Data shown.
__________
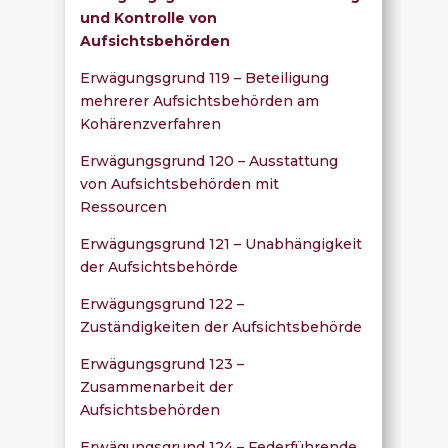
und Kontrolle von
Aufsichtsbehörden
Erwägungsgrund 119 – Beteiligung
mehrerer Aufsichtsbehörden am
Kohärenzverfahren
Erwägungsgrund 120 – Ausstattung
von Aufsichtsbehörden mit
Ressourcen
Erwägungsgrund 121 – Unabhängigkeit
der Aufsichtsbehörde
Erwägungsgrund 122 –
Zuständigkeiten der Aufsichtsbehörde
Erwägungsgrund 123 –
Zusammenarbeit der
Aufsichtsbehörden
Erwägungsgrund 124 – Federführende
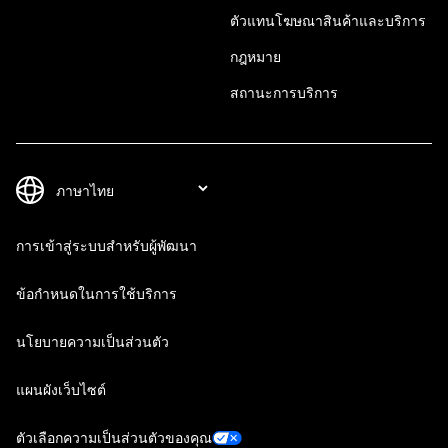
ตัวแทนโฆษณาสินค้าและบริการ
กฎหมาย
สถานะการบริการ
การเข้าสู่ระบบสำหรับผู้พัฒนา
ข้อกำหนดในการใช้บริการ
นโยบายความเป็นส่วนตัว
แผนผังเว็บไซต์
ตัวเลือกความเป็นส่วนตัวของคุณ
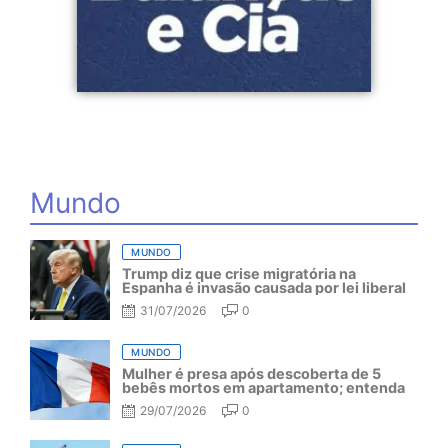
Mundo
MUNDO
Trump diz que crise migratória na
Espanha é invasão causada por lei liberal
31/07/2026
0
MUNDO
Mulher é presa após descoberta de 5
bebês mortos em apartamento; entenda
29/07/2026
0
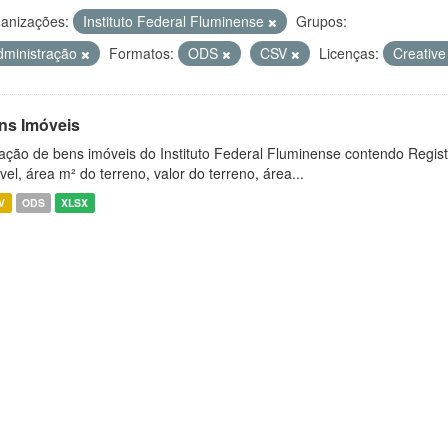
anizações:
Instituto Federal Fluminense
Grupos:
dministração
Formatos:
ODS
CSV
Licenças:
Creativ
ns Imóveis
ação de bens imóveis do Instituto Federal Fluminense contendo Regist
vel, área m² do terreno, valor do terreno, área...
V
ODS
XLSX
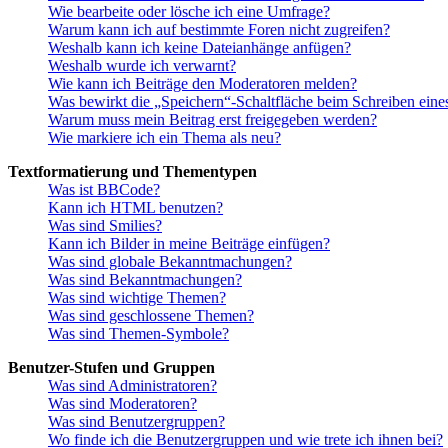
Wie bearbeite oder lösche ich eine Umfrage?
Warum kann ich auf bestimmte Foren nicht zugreifen?
Weshalb kann ich keine Dateianhänge anfügen?
Weshalb wurde ich verwarnt?
Wie kann ich Beiträge den Moderatoren melden?
Was bewirkt die „Speichern“-Schaltfläche beim Schreiben eine
Warum muss mein Beitrag erst freigegeben werden?
Wie markiere ich ein Thema als neu?
Textformatierung und Thementypen
Was ist BBCode?
Kann ich HTML benutzen?
Was sind Smilies?
Kann ich Bilder in meine Beiträge einfügen?
Was sind globale Bekanntmachungen?
Was sind Bekanntmachungen?
Was sind wichtige Themen?
Was sind geschlossene Themen?
Was sind Themen-Symbole?
Benutzer-Stufen und Gruppen
Was sind Administratoren?
Was sind Moderatoren?
Was sind Benutzergruppen?
Wo finde ich die Benutzergruppen und wie trete ich ihnen bei?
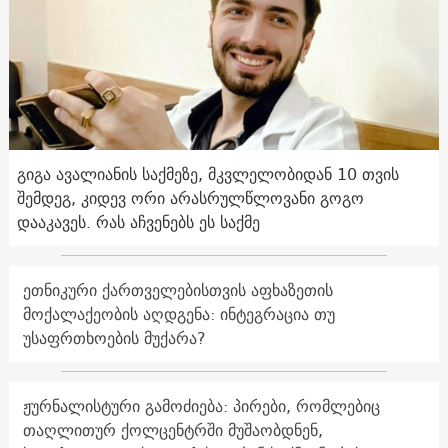
გიგა ავალიანის საქმეზე, მკვლელობიდან 10 თვის
შემდეგ, კიდევ ორი არასრულწლოვანი გოგო
დააკავეს. რას აჩვენებს ეს საქმე
ეთნიკური ქართველებისთვის აფხაზეთის
მოქალაქეობის აღდგენა: ინტეგრაცია თუ
უსაფრთხოების მუქარა?
ჟურნალისტური გამოძიება: პირები, რომლებიც
თაღლითურ ქოლცენტრში მუშაობდნენ,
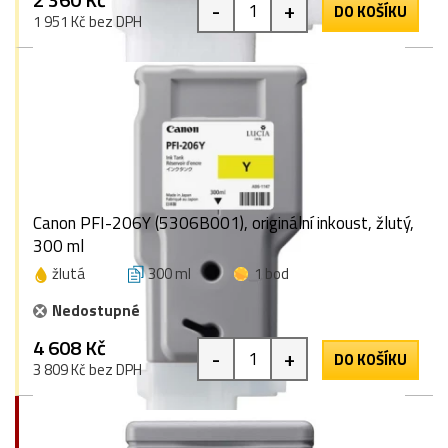
-
+
DO KOŠÍKU
1 951 Kč bez DPH
Canon PFI-206Y (5306B001), originální inkoust, žlutý,
300 ml
žlutá
300 ml
1 bod
Nedostupné
4 608 Kč
-
+
DO KOŠÍKU
3 809 Kč bez DPH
__________
Problem.
Exact repeat of the material above: every line from the one with "การเข้าสู่ระบบสำหรับผู้พัฒนา" through the one with "ჟურნალისტური გამოძიება: პირები, რომლებიც", endpoints included, and nothing more. No pictures.

Written response.
การเข้าสู่ระบบสำหรับผู้พัฒนา
ข้อกำหนดในการใช้บริการ
นโยบายความเป็นส่วนตัว
แผนผังเว็บไซต์
ตัวเลือกความเป็นส่วนตัวของคุณ
Mundo
MUNDO
Trump diz que crise migratória na
Espanha é invasão causada por lei liberal
31/07/2026
0
MUNDO
Mulher é presa após descoberta de 5
bebês mortos em apartamento; entenda
29/07/2026
0
anizações:
Instituto Federal Fluminense
Grupos:
dministração
Formatos:
ODS
CSV
Licenças:
Creativ
ns Imóveis
ação de bens imóveis do Instituto Federal Fluminense contendo Regist
vel, área m² do terreno, valor do terreno, área...
V
ODS
XLSX
Wie bearbeite oder lösche ich eine Umfrage?
Warum kann ich auf bestimmte Foren nicht zugreifen?
Weshalb kann ich keine Dateianhänge anfügen?
Weshalb wurde ich verwarnt?
Wie kann ich Beiträge den Moderatoren melden?
Was bewirkt die „Speichern“-Schaltfläche beim Schreiben eine
Warum muss mein Beitrag erst freigegeben werden?
Wie markiere ich ein Thema als neu?
Textformatierung und Thementypen
Was ist BBCode?
Kann ich HTML benutzen?
Was sind Smilies?
Kann ich Bilder in meine Beiträge einfügen?
Was sind globale Bekanntmachungen?
Was sind Bekanntmachungen?
Was sind wichtige Themen?
Was sind geschlossene Themen?
Was sind Themen-Symbole?
Benutzer-Stufen und Gruppen
Was sind Administratoren?
Was sind Moderatoren?
Was sind Benutzergruppen?
Wo finde ich die Benutzergruppen und wie trete ich ihnen bei?
გიგა ავალიანის საქმეზე, მკვლელობიდან 10 თვის
შემდეგ, კიდევ ორი არასრულწლოვანი გოგო
დააკავეს. რას აჩვენებს ეს საქმე
ეთნიკური ქართველებისთვის აფხაზეთის
მოქალაქეობის აღდგენა: ინტეგრაცია თუ
უსაფრთხოების მუქარა?
ჟურნალისტური გამოძიება: პირები, რომლებიც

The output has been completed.